Check every line of the records below for the string "yang" and copy the ones that have it.

··· Records shown ···

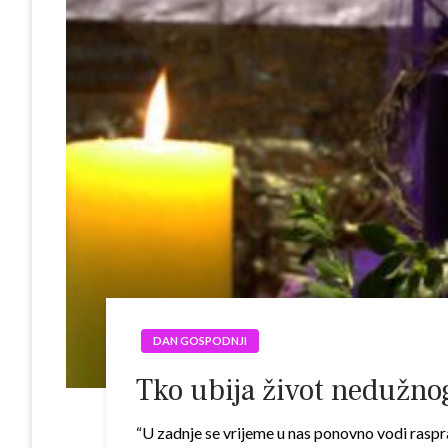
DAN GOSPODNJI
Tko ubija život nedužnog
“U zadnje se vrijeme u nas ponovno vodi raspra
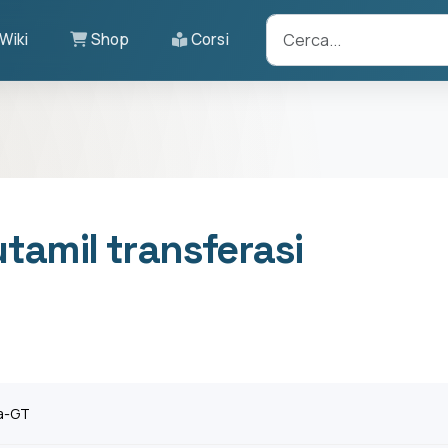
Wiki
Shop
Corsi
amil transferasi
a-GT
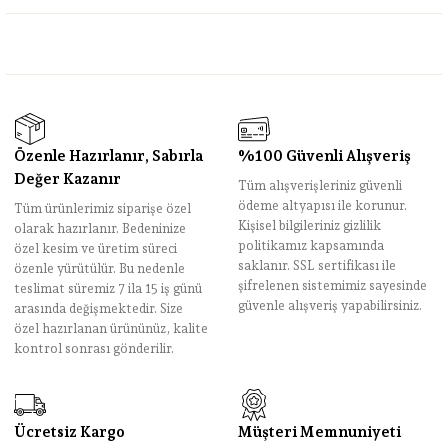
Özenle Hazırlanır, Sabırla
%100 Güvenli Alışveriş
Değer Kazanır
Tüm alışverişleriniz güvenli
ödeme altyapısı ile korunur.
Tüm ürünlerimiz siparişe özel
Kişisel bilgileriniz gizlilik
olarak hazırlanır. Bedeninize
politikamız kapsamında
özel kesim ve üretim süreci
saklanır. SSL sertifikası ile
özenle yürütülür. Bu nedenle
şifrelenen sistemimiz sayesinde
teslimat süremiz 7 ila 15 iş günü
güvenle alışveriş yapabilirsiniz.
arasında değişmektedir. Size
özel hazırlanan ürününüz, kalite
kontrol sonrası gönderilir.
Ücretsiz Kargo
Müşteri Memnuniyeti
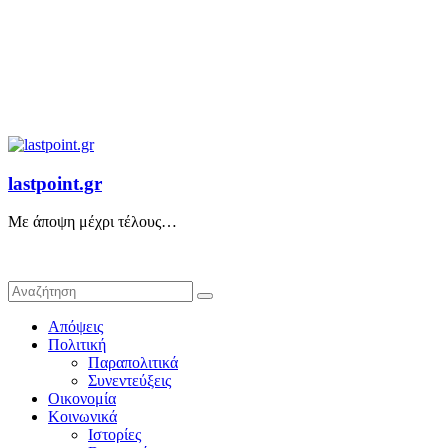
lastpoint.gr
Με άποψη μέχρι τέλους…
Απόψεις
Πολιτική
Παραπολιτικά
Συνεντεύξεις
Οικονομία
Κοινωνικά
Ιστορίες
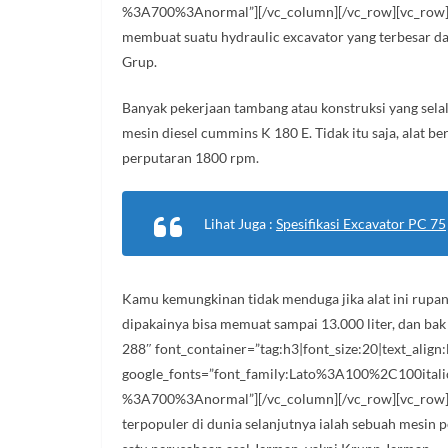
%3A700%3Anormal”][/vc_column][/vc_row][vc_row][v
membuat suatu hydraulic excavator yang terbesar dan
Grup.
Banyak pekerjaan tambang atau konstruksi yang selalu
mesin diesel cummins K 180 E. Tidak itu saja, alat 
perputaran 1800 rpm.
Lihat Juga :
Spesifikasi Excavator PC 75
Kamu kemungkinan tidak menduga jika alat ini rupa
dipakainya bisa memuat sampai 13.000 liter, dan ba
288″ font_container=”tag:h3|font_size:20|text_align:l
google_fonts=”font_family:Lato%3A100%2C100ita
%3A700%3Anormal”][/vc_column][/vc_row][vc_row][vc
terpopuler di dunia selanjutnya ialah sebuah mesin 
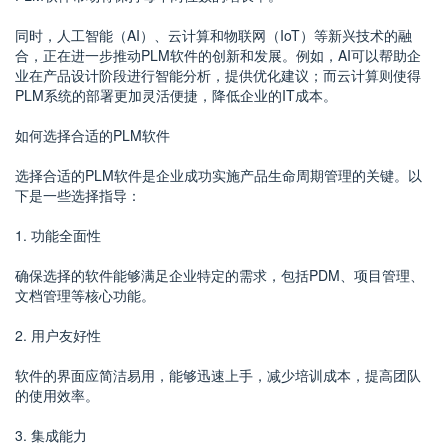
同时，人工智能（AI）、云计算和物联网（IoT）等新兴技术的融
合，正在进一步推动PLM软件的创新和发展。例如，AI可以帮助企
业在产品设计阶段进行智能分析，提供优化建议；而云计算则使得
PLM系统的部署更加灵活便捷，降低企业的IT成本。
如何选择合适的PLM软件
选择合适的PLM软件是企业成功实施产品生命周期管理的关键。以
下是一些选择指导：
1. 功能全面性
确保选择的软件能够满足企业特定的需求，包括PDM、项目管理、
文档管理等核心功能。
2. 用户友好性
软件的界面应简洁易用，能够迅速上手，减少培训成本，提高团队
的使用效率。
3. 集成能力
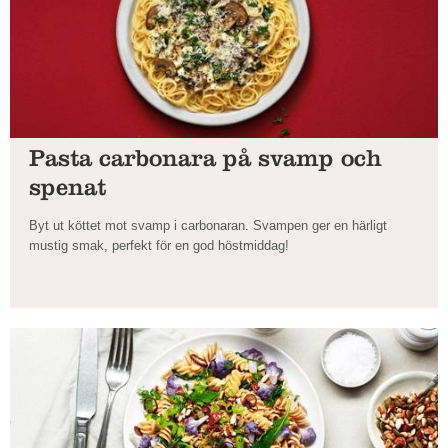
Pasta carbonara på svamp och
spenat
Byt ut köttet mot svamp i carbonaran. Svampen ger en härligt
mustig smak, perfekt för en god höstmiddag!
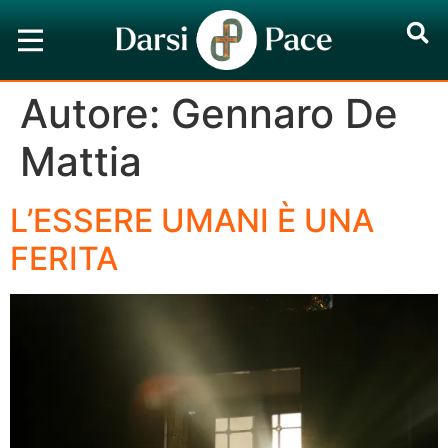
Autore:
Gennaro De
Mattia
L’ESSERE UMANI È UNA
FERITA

···

**Response area**
membuat suatu hydraulic excavator yang terbesar dan
Banyak pekerjaan tambang atau konstruksi yang selalu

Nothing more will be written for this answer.